Israel, Islamic Jihad begin 'fragile' Gaza truce as at least 44 Palestinians killed
Israel and Islamic Jihad militants on Sunday began a precarious Egyptian-brokered truce hoped to end three days of intense bombing in the besieged Gaza Strip that has left at least 44 Palestinians dead, including 15 children.
The truce, which officially started at 11:30 pm (2030 GMT), aims to stem the worst bombings in Gaza since an 11-day Israeli aerial assault last year devastated the Palestinian coastal territory.
But a flurry of strikes and rocket attacks took place in the run-up to the truce, with sirens sounding in southern Israel moments before and after the deadline.
In a statement sent three minutes after the ceasefire began, Israel's army said that "in response to rockets fired toward Israeli territory, the (military) is currently striking a wide range of targets" belonging to Islamic Jihad in Gaza.
In a subsequent statement, the army said its "last" strikes took place at 11:25 pm.
While both sides had agreed to the truce, each had warned the other that it would respond with force to any violence.
"The situation is still very fragile, and I urge all parties to observe the ceasefire," UN Middle East peace envoy Tor Wennesland said in a statement.

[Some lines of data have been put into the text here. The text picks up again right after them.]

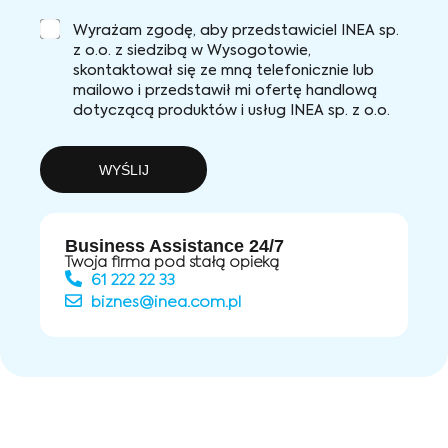
Wyrażam zgodę, aby przedstawiciel INEA sp.
z o.o. z siedzibą w Wysogotowie,
skontaktował się ze mną telefonicznie lub
mailowo i przedstawił mi ofertę handlową
dotyczącą produktów i usług INEA sp. z o.o.
WYŚLIJ
Business Assistance 24/7
Twoja firma pod stałą opieką
61 222 22 33
biznes@inea.com.pl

Since Friday, Israel has carried out heavy aerial and artillery bombardment of Islamic Jihad positions in Gaza, with the militants firing hundreds of rockets in retaliation.
Buildings in Gaza have been reduced to rubble, while Israelis have been forced to shelter from a barrage of rockets.
Israeli Prime Minister Yair Lapid's office late Sunday thanked "Egypt for its efforts" as it agreed to the truce, but said it that "if the ceasefire is violated", Israel "maintains the right to respond strongly".
Islamic Jihad member Mohammad al-Hindi had already confirmed the militants had accepted the truce, but the group added in a statement that it too "reserves the right to respond" to any aggression.
In addition to the 44 people killed including 15 children, the Gaza health ministry said 360 people had been wounded in the Palestinian enclave, which is run by the Islamist group Hamas.
Islamic Jihad's Hindi said the ceasefire deal "contains Egypt's commitment to work towards the release of two prisoners".
The pair were named as Bassam al-Saadi, a senior figure in the group's political wing who was recently arrested in the occupied West Bank, and Khalil Awawdeh, a militant also in Israeli detention.